### EXERCISE
Leave the pictures out. Retype exactly the lines below from the one containing "分が求める条件に合致しているかどうか、部屋の状態や設" through the one containing "Seitz / kunst.und.schoene.dinge)", and no others.

Saved data entries:
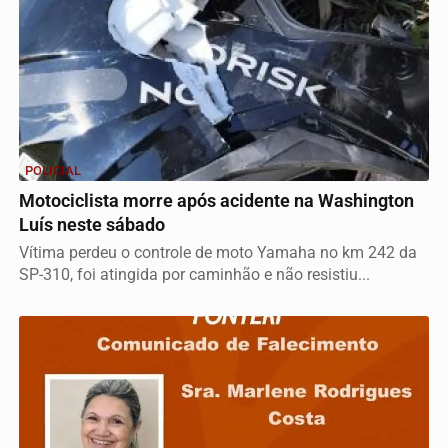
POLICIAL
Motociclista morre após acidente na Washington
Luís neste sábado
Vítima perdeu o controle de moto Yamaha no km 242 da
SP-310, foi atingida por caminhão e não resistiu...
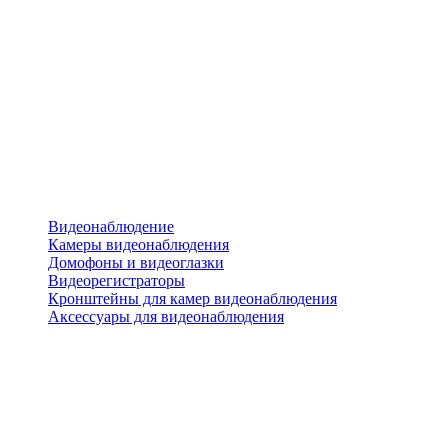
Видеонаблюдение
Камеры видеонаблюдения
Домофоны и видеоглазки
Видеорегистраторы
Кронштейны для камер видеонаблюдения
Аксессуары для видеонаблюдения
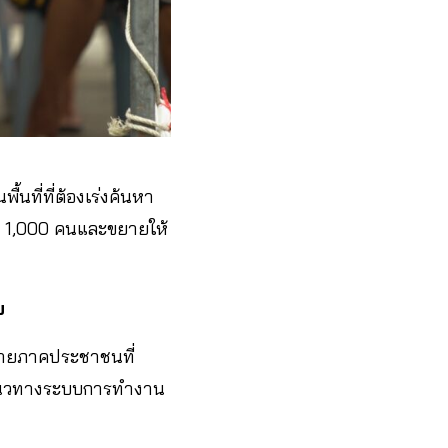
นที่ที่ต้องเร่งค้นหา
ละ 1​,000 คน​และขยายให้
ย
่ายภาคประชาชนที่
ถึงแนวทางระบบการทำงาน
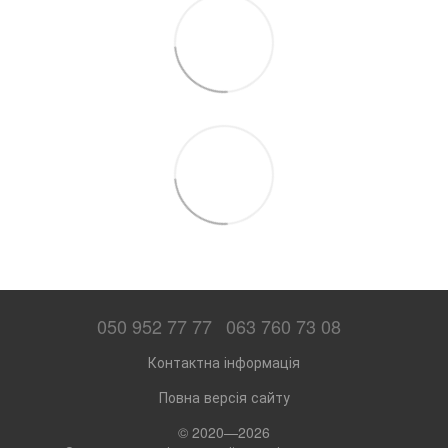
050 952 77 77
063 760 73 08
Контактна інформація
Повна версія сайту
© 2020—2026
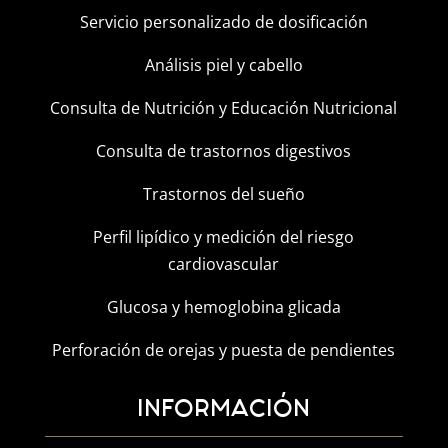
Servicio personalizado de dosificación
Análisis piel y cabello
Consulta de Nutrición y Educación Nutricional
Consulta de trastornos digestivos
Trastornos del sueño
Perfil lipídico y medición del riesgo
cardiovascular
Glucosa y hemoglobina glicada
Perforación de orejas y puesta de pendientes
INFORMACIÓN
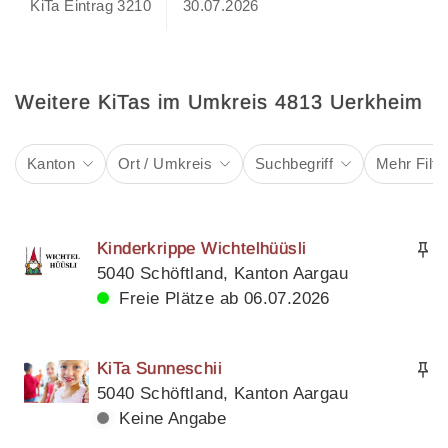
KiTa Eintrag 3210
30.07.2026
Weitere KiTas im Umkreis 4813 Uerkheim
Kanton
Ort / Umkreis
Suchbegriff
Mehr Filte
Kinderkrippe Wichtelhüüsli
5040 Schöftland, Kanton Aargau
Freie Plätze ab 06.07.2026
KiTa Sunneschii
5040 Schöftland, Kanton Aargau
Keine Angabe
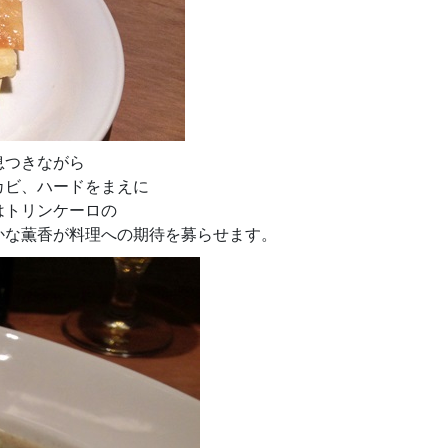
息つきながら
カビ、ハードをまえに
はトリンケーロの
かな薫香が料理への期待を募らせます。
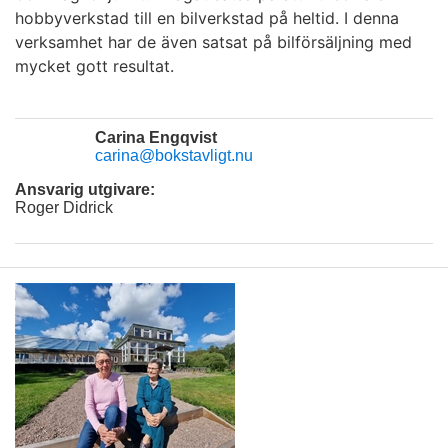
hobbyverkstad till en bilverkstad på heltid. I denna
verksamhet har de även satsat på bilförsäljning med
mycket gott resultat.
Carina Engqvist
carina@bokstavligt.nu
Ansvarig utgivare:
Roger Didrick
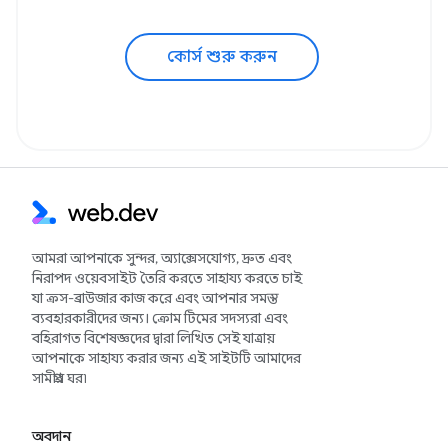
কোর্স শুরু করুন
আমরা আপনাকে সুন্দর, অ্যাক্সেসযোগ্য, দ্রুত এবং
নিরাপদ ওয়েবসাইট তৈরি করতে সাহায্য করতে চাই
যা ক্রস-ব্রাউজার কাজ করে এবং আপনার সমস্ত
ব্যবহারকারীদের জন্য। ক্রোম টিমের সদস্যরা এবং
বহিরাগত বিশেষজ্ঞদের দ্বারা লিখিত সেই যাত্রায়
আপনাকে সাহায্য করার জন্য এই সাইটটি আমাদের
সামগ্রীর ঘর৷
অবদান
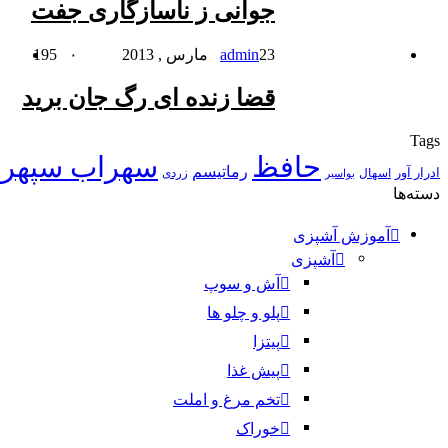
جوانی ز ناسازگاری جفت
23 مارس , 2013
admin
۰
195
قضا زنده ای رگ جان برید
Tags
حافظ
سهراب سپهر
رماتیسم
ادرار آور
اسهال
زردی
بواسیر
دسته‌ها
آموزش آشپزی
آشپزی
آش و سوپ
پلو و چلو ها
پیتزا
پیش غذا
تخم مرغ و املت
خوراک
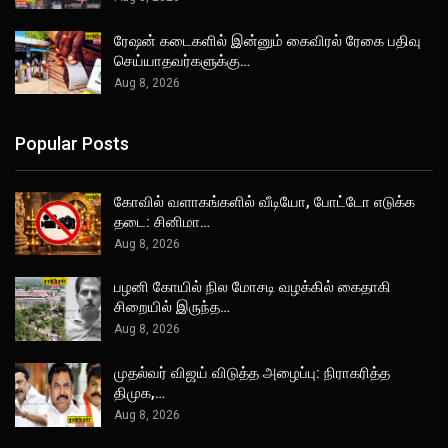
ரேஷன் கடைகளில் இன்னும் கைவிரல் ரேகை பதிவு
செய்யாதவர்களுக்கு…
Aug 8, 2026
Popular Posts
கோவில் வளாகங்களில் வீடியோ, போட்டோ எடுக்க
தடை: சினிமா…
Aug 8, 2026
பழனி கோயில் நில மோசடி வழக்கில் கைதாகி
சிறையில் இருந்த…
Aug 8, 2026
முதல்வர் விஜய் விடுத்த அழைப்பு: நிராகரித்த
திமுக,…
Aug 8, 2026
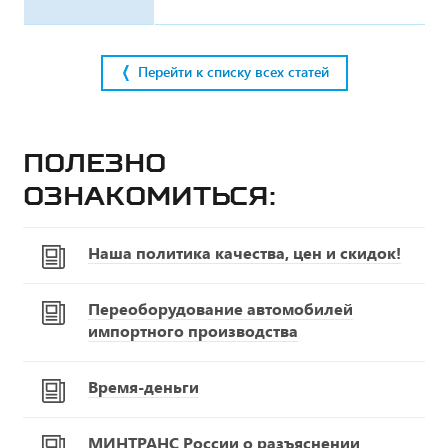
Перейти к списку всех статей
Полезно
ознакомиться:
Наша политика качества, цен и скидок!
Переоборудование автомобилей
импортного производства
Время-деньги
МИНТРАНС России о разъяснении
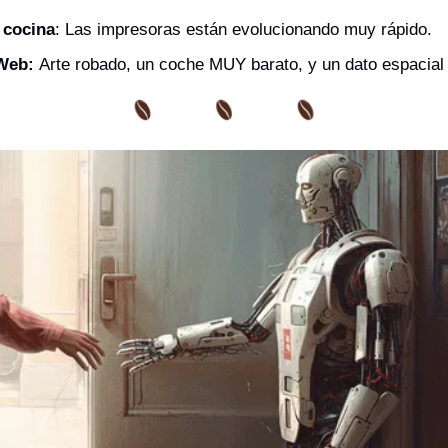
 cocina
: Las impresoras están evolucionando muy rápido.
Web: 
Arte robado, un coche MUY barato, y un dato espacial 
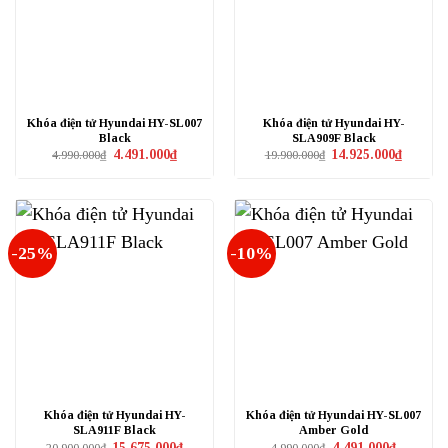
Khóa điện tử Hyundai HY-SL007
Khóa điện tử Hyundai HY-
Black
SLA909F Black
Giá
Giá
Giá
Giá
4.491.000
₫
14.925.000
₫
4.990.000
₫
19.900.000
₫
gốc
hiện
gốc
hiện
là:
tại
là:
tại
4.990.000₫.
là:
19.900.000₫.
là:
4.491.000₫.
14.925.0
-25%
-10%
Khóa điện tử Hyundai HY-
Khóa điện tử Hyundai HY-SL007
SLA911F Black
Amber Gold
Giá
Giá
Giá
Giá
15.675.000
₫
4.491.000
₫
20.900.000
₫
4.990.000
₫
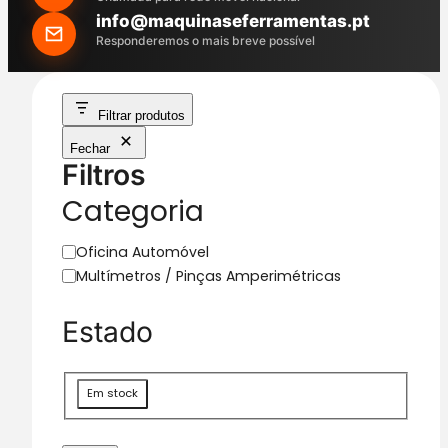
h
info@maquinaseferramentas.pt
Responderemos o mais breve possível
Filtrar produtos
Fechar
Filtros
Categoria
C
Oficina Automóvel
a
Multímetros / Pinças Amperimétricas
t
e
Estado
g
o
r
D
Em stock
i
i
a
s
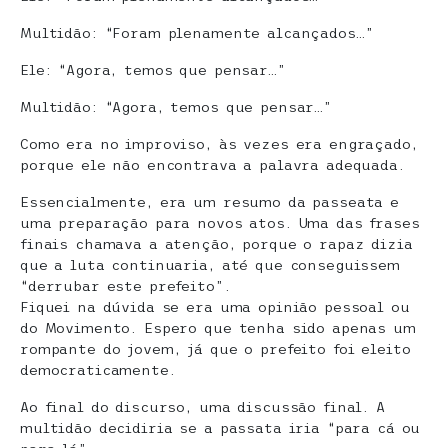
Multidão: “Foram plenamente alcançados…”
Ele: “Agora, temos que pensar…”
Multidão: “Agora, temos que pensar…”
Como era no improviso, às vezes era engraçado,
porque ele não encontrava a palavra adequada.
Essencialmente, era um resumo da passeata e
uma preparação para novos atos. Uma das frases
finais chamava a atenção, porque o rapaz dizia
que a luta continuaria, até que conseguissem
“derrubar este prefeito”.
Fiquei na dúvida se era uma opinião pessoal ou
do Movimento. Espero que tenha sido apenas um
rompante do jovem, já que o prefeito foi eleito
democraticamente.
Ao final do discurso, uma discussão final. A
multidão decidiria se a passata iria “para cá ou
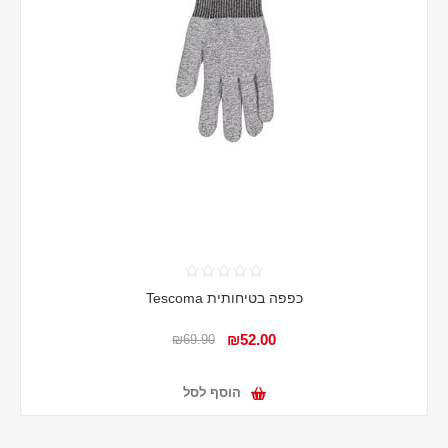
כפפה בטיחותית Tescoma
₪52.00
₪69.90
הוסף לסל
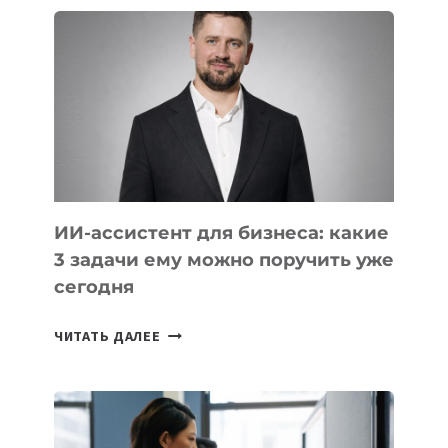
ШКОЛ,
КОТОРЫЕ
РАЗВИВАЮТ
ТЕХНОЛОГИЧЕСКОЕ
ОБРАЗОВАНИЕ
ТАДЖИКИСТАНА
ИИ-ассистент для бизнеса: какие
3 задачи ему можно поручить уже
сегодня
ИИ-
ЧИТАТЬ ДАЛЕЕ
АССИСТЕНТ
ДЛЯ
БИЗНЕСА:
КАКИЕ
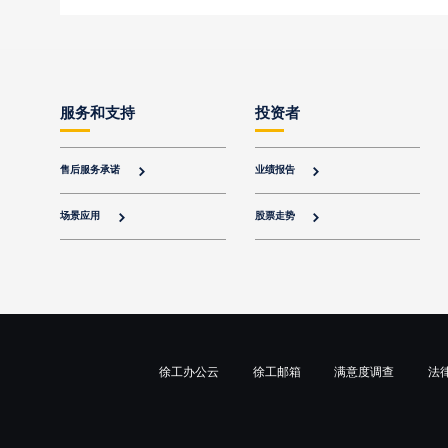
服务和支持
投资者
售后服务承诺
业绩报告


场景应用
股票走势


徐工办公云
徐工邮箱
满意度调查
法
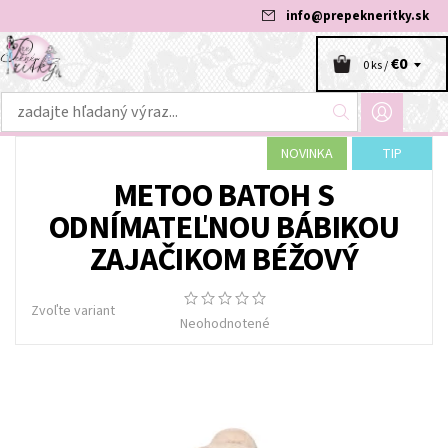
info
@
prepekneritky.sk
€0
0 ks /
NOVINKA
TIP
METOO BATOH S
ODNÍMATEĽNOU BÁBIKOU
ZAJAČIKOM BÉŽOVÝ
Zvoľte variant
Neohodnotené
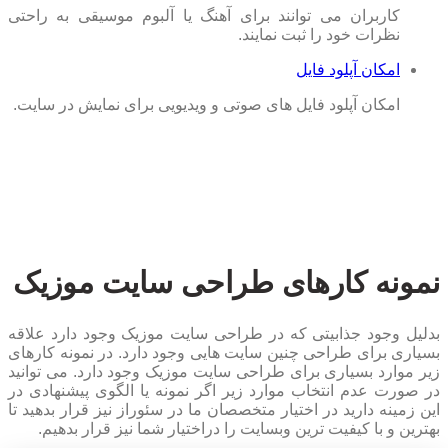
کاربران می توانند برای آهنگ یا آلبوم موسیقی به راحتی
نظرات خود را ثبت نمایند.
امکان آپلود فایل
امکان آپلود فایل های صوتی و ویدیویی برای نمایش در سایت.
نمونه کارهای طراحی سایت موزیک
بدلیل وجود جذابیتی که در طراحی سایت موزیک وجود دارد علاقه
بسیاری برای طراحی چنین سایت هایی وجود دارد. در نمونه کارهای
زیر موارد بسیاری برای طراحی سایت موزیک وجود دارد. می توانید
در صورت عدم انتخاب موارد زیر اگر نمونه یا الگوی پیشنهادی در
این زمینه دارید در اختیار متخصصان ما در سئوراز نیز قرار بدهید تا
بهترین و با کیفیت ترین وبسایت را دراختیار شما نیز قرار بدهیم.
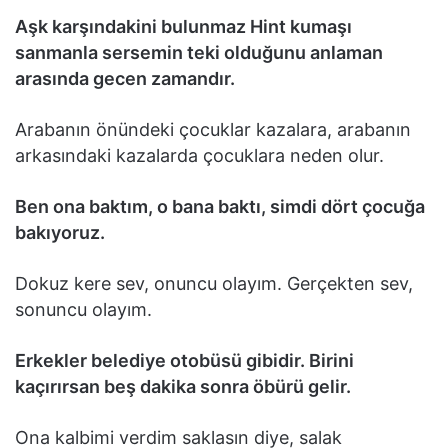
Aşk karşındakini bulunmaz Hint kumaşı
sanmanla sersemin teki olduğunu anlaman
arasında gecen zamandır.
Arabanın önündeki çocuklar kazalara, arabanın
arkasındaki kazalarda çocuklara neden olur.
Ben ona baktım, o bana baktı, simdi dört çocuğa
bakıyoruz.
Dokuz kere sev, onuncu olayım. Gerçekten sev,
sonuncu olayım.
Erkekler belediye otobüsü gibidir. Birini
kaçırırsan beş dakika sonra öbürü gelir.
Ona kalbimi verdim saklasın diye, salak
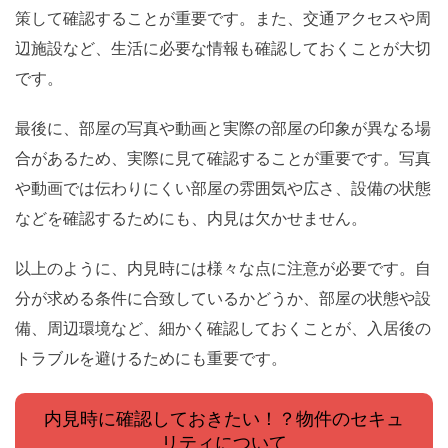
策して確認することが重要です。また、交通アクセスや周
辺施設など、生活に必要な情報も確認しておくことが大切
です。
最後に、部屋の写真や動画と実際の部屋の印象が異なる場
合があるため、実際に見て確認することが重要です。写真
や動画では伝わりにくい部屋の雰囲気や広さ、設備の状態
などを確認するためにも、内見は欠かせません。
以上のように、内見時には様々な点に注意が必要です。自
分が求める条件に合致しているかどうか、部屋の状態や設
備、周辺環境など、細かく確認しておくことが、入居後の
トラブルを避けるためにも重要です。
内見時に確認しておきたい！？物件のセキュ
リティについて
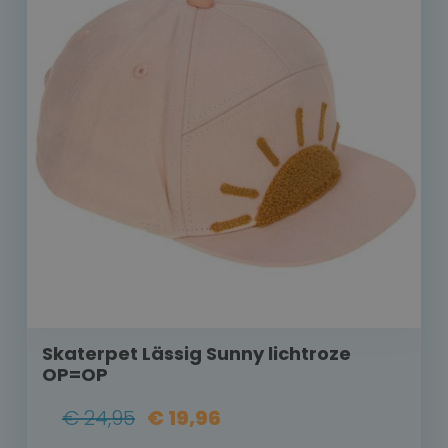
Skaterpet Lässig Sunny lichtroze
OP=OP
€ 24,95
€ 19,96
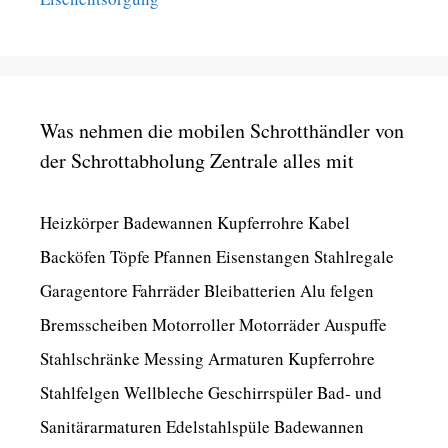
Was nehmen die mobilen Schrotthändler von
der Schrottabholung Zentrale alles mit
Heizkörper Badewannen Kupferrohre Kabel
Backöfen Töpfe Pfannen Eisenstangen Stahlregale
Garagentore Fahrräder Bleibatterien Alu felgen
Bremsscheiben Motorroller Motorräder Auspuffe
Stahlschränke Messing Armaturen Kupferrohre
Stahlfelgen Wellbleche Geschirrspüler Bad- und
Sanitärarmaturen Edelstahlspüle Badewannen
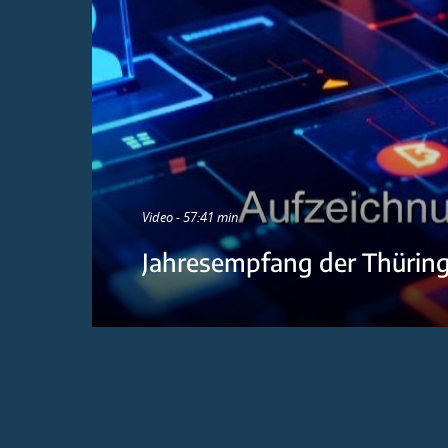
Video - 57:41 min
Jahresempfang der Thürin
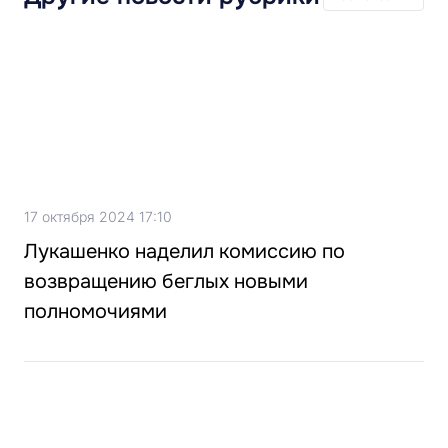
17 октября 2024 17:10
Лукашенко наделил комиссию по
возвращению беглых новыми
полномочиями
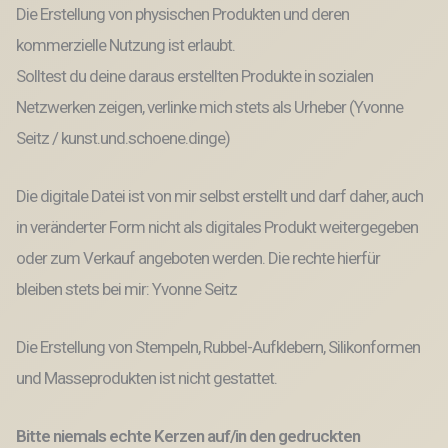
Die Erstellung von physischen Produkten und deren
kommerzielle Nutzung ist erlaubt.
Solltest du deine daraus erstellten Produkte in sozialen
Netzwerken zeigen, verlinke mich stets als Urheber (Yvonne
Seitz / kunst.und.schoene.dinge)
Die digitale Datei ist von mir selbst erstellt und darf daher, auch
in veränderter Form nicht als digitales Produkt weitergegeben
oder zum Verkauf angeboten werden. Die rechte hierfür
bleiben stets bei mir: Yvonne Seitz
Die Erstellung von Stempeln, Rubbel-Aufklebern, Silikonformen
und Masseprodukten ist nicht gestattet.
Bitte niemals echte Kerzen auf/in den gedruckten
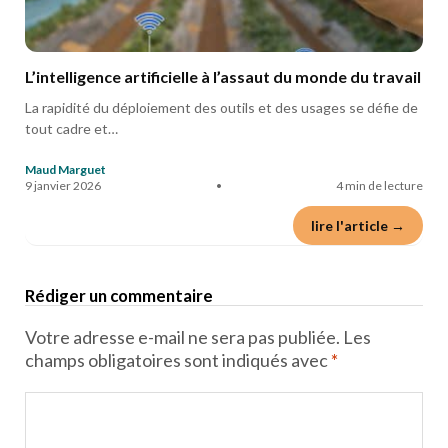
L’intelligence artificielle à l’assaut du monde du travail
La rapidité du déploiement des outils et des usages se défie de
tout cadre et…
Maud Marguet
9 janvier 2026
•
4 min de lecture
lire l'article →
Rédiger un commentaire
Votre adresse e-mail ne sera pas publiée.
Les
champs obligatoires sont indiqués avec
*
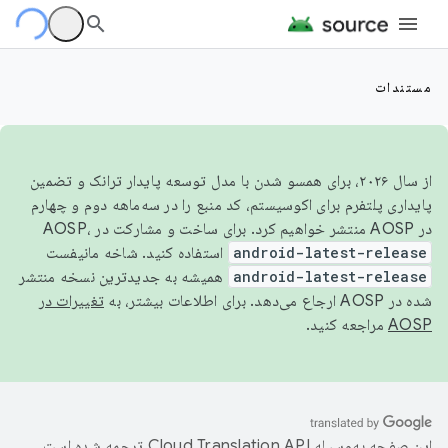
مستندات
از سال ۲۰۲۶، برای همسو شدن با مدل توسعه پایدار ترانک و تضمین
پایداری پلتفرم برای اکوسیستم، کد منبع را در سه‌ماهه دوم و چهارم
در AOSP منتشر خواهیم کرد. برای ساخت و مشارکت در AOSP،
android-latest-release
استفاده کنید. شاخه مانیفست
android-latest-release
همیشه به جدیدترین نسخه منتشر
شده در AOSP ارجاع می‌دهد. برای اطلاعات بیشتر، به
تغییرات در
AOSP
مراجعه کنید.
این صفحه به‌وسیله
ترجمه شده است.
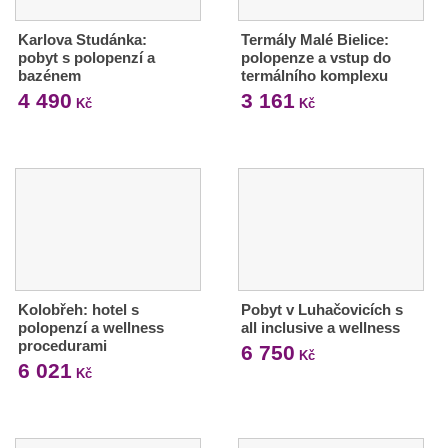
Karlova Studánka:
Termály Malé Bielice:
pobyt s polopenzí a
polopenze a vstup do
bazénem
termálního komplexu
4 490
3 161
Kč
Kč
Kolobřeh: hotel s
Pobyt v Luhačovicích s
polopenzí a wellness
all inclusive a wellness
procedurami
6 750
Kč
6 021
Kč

### RESPONSE TO THE EXERCISE
分が求める条件に合致しているかどうか、部屋の状態や設
備、周辺環境など、細かく確認しておくことが、入居後の
トラブルを避けるためにも重要です。
内見時に確認しておきたい！？物件のセキュ
リティについて
Skaterpet Lässig Sunny lichtroze
OP=OP
€ 24,95
€ 19,96
Was nehmen die mobilen Schrotthändler von
der Schrottabholung Zentrale alles mit
Heizkörper Badewannen Kupferrohre Kabel
Backöfen Töpfe Pfannen Eisenstangen Stahlregale
Garagentore Fahrräder Bleibatterien Alu felgen
Bremsscheiben Motorroller Motorräder Auspuffe
Stahlschränke Messing Armaturen Kupferrohre
Stahlfelgen Wellbleche Geschirrspüler Bad- und
Sanitärarmaturen Edelstahlspüle Badewannen
Video - 57:41 min
Jahresempfang der Thürin
17 октября 2024 17:10
Лукашенко наделил комиссию по
возвращению беглых новыми
полномочиями
Die Erstellung von physischen Produkten und deren
kommerzielle Nutzung ist erlaubt.
Solltest du deine daraus erstellten Produkte in sozialen
Netzwerken zeigen, verlinke mich stets als Urheber (Yvonne
Seitz / kunst.und.schoene.dinge)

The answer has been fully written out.